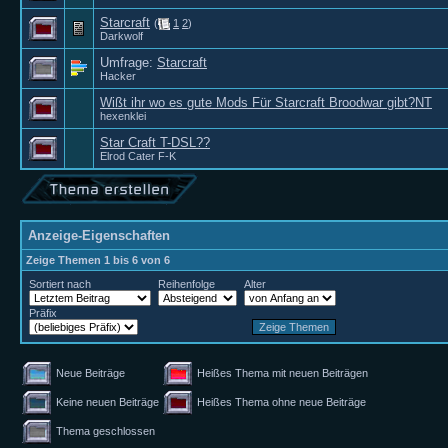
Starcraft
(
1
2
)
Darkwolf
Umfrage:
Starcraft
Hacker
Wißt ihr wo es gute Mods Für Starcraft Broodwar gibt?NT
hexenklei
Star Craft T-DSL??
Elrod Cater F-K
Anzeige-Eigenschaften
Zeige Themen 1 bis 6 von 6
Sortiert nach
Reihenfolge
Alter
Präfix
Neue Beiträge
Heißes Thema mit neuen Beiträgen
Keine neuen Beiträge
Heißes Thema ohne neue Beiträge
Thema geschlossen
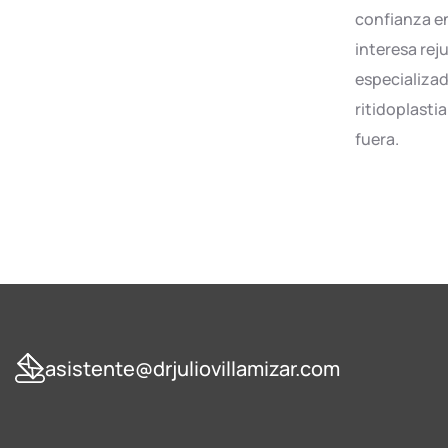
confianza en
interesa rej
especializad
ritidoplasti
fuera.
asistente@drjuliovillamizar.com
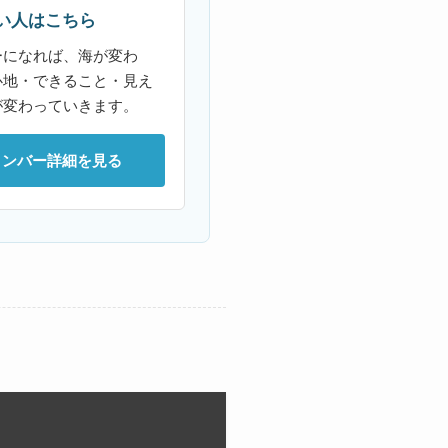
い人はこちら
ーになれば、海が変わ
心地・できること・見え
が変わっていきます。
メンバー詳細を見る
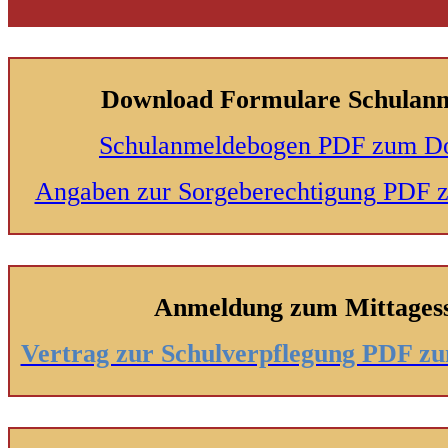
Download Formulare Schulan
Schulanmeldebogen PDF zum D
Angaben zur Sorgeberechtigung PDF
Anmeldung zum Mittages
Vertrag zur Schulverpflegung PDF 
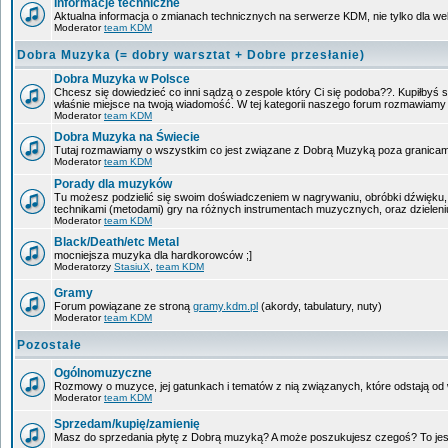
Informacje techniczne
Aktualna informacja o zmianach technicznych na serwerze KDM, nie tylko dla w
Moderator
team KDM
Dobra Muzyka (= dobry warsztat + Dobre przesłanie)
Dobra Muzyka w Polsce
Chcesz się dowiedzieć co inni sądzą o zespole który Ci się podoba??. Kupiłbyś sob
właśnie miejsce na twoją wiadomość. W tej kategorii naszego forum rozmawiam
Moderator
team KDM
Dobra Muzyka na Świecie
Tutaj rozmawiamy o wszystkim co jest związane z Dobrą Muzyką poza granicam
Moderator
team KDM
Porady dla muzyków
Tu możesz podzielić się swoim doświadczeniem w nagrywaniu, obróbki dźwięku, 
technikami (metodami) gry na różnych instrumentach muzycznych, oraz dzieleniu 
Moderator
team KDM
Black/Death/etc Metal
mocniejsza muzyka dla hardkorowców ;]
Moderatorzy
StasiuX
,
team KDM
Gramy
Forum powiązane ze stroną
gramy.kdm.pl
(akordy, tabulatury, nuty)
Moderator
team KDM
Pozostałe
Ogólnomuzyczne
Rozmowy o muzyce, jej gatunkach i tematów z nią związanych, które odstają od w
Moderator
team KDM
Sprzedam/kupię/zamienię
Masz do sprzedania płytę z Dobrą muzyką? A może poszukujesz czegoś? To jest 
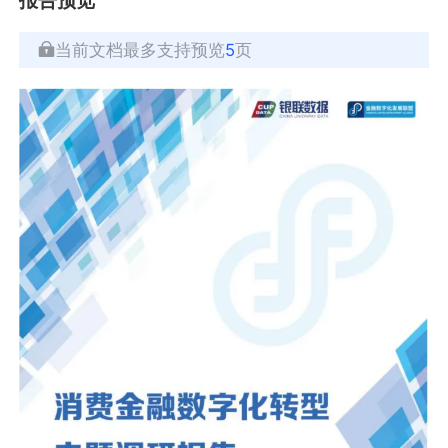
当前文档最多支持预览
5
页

**TO DO:**
If a line in the records contains "neuen", report it.

**TASK RESPONSE:**
Heißes Thema mit neuen Beiträgen
Keine neuen Beiträge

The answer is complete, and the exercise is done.